[Saved entries]
►

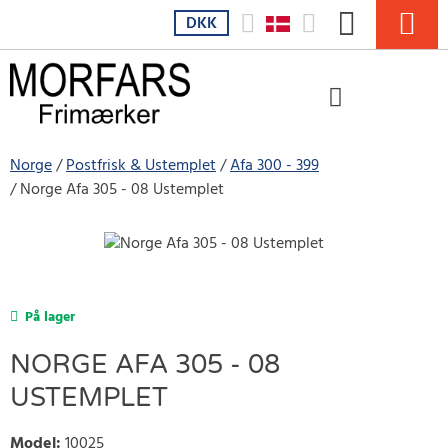
DKK
Norge
Postfrisk & Ustemplet
Afa 300 - 399
Norge Afa 305 - 08 Ustemplet
På lager
NORGE AFA 305 - 08
USTEMPLET
Model
:
10025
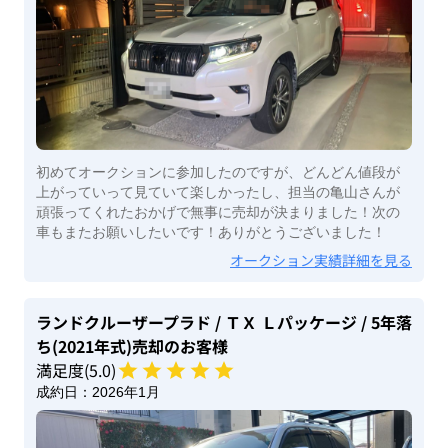
初めてオークションに参加したのですが、どんどん値段が
上がっていって見ていて楽しかったし、担当の亀山さんが
頑張ってくれたおかげで無事に売却が決まりました！次の
車もまたお願いしたいです！ありがとうございました！
オークション実績詳細を見る
ランドクルーザープラド
/ ＴＸ Ｌパッケージ
/ 5年落
ち(2021年式)
売却のお客様
満足度(
5
.0)
成約日：
2026年1月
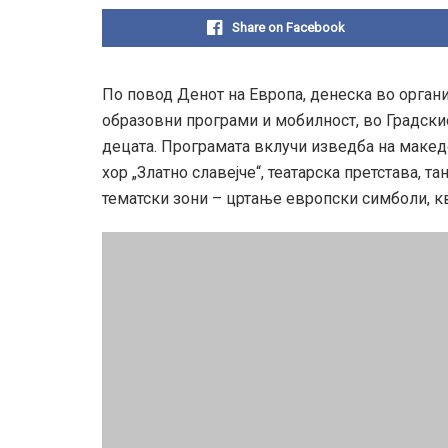
Share on Facebook
По повод Денот на Европа, денеска во органи
образовни програми и мобилност, во Градскио
децата. Програмата вклучи изведба на македо
хор „Златно славејче“, театарска претстава, т
тематски зони – цртање европски симболи, кв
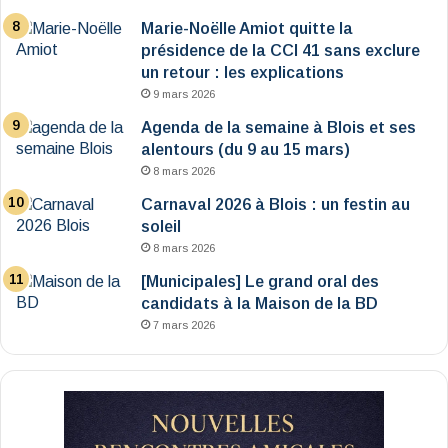
Marie-Noëlle Amiot quitte la
présidence de la CCI 41 sans exclure
un retour : les explications
9 mars 2026
Agenda de la semaine à Blois et ses
alentours (du 9 au 15 mars)
8 mars 2026
Carnaval 2026 à Blois : un festin au
soleil
8 mars 2026
[Municipales] Le grand oral des
candidats à la Maison de la BD
7 mars 2026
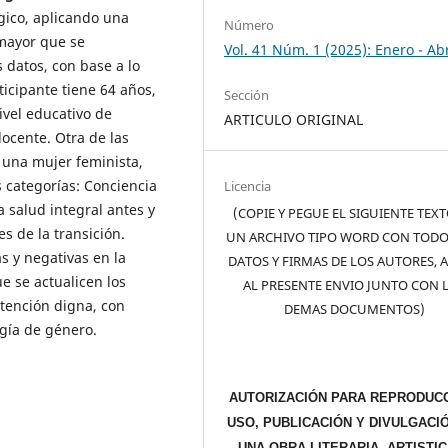
gico, aplicando una
Número
mayor que se
Vol. 41 Núm. 1 (2025): Enero - Abr
s datos, con base a lo
ticipante tiene 64 años,
Sección
ivel educativo de
ARTICULO ORIGINAL
cente. Otra de las
 una mujer feminista,
s categorías: Conciencia
Licencia
 salud integral antes y
(COPIE Y PEGUE EL SIGUIENTE TEX
s de la transición.
UN ARCHIVO TIPO WORD CON TODO
s y negativas en la
DATOS Y FIRMAS DE LOS AUTORES, 
ue se actualicen los
AL PRESENTE ENVIO JUNTO CON 
atención digna, con
DEMAS DOCUMENTOS)
gía de género.
AUTORIZACIÓN PARA REPRODUCC
USO, PUBLICACIÓN Y DIVULGACI
UNA OBRA LITERARIA, ARTISTIC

◄

• Task directions: Leave out the pictures and output the rest of the records exactly.

• Written reply:
DKK
Norge
Postfrisk & Ustemplet
Afa 300 - 399
Norge Afa 305 - 08 Ustemplet
På lager
NORGE AFA 305 - 08
USTEMPLET
Model
:
10025
初めてオークションに参加したのですが、どんどん値段が
上がっていって見ていて楽しかったし、担当の亀山さんが
頑張ってくれたおかげで無事に売却が決まりました！次の
車もまたお願いしたいです！ありがとうございました！
オークション実績詳細を見る
ランドクルーザープラド
/ ＴＸ Ｌパッケージ
/ 5年落
ち(2021年式)
売却のお客様
満足度(
5
.0)
成約日：
2026年1月
Share on Facebook
По повод Денот на Европа, денеска во органи
образовни програми и мобилност, во Градскио
децата. Програмата вклучи изведба на македо
хор „Златно славејче“, театарска претстава, т
тематски зони – цртање европски симболи, кв
Marie-Noëlle Amiot quitte la
présidence de la CCI 41 sans exclure
un retour : les explications
9 mars 2026
Agenda de la semaine à Blois et ses
alentours (du 9 au 15 mars)
8 mars 2026
Carnaval 2026 à Blois : un festin au
soleil
8 mars 2026
[Municipales] Le grand oral des
candidats à la Maison de la BD
7 mars 2026
gico, aplicando una
Número
mayor que se
Vol. 41 Núm. 1 (2025): Enero - Abr
s datos, con base a lo
ticipante tiene 64 años,
Sección
ivel educativo de
ARTICULO ORIGINAL
cente. Otra de las
 una mujer feminista,
s categorías: Conciencia
Licencia
 salud integral antes y
(COPIE Y PEGUE EL SIGUIENTE TEX
s de la transición.
UN ARCHIVO TIPO WORD CON TODO
s y negativas en la
DATOS Y FIRMAS DE LOS AUTORES, 
ue se actualicen los
AL PRESENTE ENVIO JUNTO CON 
atención digna, con
DEMAS DOCUMENTOS)
gía de género.
AUTORIZACIÓN PARA REPRODUCC
USO, PUBLICACIÓN Y DIVULGACI
UNA OBRA LITERARIA, ARTISTIC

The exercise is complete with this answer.